The abolition of the death penalty across the West and most other democracies, means that the United States is routinely cast as the exception that proves the rule: the death penalty is inconsistent with the humanist and enlightenment values that mark liberal democracy.
In recent years, studies by David Garland and Michael Pfeifer have called that idea into question, demonstrating that the democratic culture of the United States, specifically deference to local democracy and strong traditions of rough justice, helped keep the death penalty alive in several states. Commitment to the death penalty, in their formulations, is a logical result of the country’s embrace of the idea that criminal law should be responsive to popular opinion. In effect, it is the power of “we the people” that helps keep the death penalty alive.

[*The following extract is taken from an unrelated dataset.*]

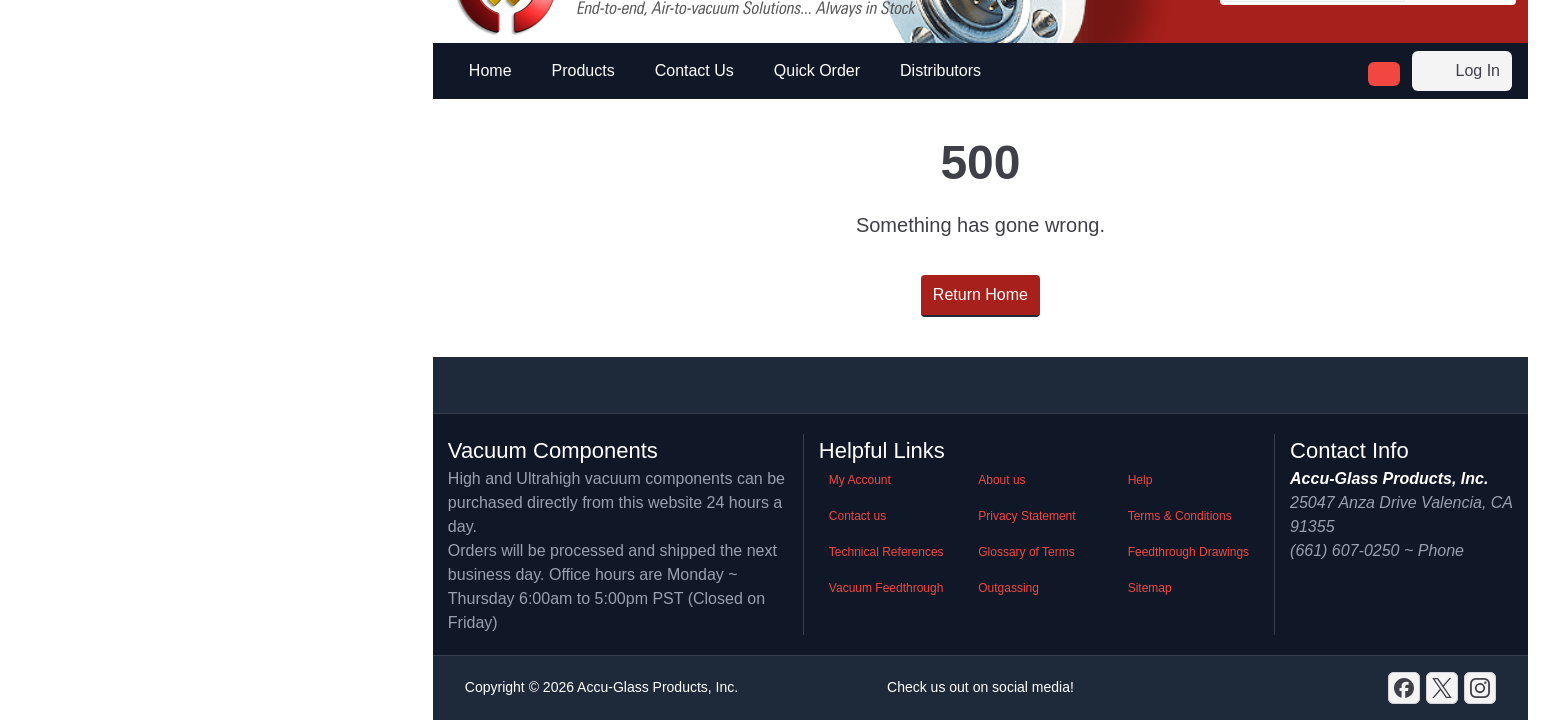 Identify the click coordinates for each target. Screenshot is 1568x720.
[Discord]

That argument about residual sovereign powers raises questions about the nature of constitutional order. In the context of United States history, it is an argument that connects study of the death penalty with works that consider the nature of citizenship and the power of the State in the realm of criminal justice. But it is also an argument that reinforces the idea that there is something peculiar about constitutional democracy as practiced in the United States.

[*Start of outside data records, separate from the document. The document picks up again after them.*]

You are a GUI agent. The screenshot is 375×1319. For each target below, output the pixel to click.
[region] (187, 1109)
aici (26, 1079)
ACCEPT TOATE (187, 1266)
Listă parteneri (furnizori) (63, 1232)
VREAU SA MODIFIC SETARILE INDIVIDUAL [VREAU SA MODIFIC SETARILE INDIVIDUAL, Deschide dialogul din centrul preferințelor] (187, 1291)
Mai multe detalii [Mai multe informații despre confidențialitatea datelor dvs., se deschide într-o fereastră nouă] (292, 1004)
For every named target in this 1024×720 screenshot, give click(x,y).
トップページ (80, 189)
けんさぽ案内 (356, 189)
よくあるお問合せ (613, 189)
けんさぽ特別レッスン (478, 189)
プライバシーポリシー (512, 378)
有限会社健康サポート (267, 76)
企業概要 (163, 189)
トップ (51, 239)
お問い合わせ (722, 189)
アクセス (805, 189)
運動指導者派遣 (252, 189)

In the newest issue of Law and History Review, an article by James Donovan challenges that notion of America exceptionalism. Donovan’s article on the abolition of the death penalty in twentieth-century France builds on the work by Garland and others. Donovan’s work shows how and why popular sentiment in support of the death penalty was deferred to in 1908, when an effort to end the death penalty was defeated, but not in 1981, when the death penalty was abolished even though public opinion continued to favor it. Donovan’s work simultaneously reinforces the analysis offered by Garland and Pfeifer and, by demonstrating that in the early 1980s the French government was no longer willing to defer to popular sentiment, raises questions that future work on the intersection of criminal and constitutional law needs to address.